Stamets and Adira are looking through the SB-19 data Michael got last week, and narrowed the source of the Burn to a nebula. A signal is coming from this nebula that, according to Adira, "sounds like music," and turns out to be that ubiquitous melody that everyone in the future seems to know. Once filtered down, it becomes a Starfleet distress signal. Stamets says Adira can write an algorithm to decode it, and afterwards Adira quietly declares that they wish to be known as "they" now, that "I've never felt like a she." Stamets simply nods and says "Okay." Stamets and Adira are forming quite the nice relationship; Adira is playing their cello in a later scene, and he comes in to the rec room where they are sitting. Adira confesses they no longer hear their boyfriend Gray anymore, and it bothers them. Stamets starts to play the piano with them. Towards the end of the episode, Culber joins Stamets and an exhausted Adira in the engine room, where Stamets covers Adira with his jacket in a nicely parental moment. Culber also starts calling Adira "they" without missing a beat.
(And for those who say that, hey, this is the 32nd century and such things should be taken for granted and not even remarked upon, well sure, that's true in-universe. Hell, the universal translator should automatically register everyone's pronouns, especially alien species who might have multiple genders. However, this show is made not in the 32nd century but in ours, and the discrimination trans and/or nonbinary people face is such that it damn well needs to be shown and remarked upon.)

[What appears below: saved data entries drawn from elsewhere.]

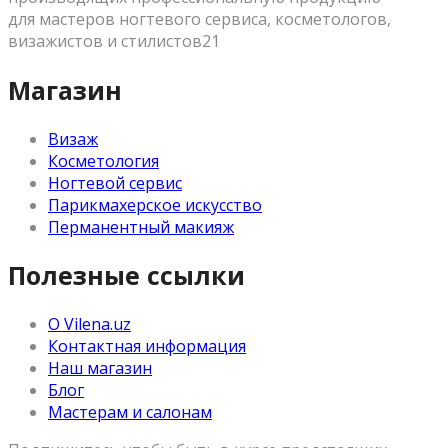
для мастеров ногтевого сервиса, косметологов,
визажистов и стилистов21
Магазин
Визаж
Косметология
Ногтевой сервис
Парикмахерское искусство
Перманентный макияж
Полезные ссылки
О Vilena.uz
Контактная информация
Наш магазин
Блог
Мастерам и салонам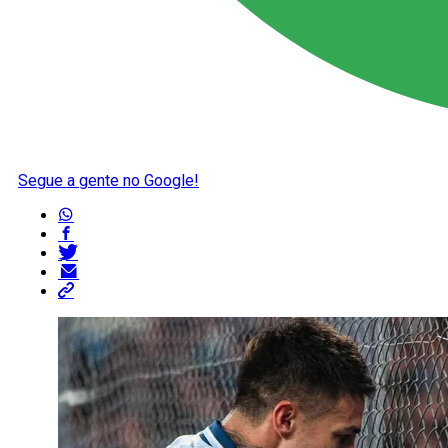
Segue a gente no Google!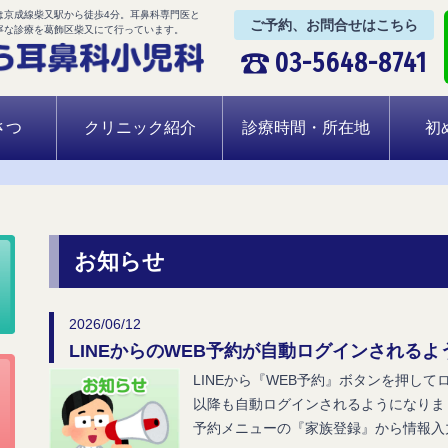
は京成線柴又駅から徒歩4分。耳鼻科専門医と
ご予約、お問合せはこちら
寧な診療を葛飾区柴又にて行っています。
03-5648-8741
さつ
クリニック紹介
診療時間・所在地
初
お知らせ
2026/06/12
LINEからのWEB予約が自動ログインされる
LINEから『WEB予約』ボタンを押し
以降も自動ログインされるようになりま
予約メニューの『家族登録』から情報入力し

Tilly seems to be settling into her new role as acting first officer, walking with Saru down a corridor as they discuss various issues with the day-to-day functioning of Discovery. One very cute bit of this is Saru's attempt to figure out his "command phrase." He tries Captain Pike's "Hit it," as well as "Execute," neither of which go over too well. Towards the end of the episode, he finally seems to settle on "Carry on," which sounds a little prim and British for such a deliberate, laid-back alien. We shall see.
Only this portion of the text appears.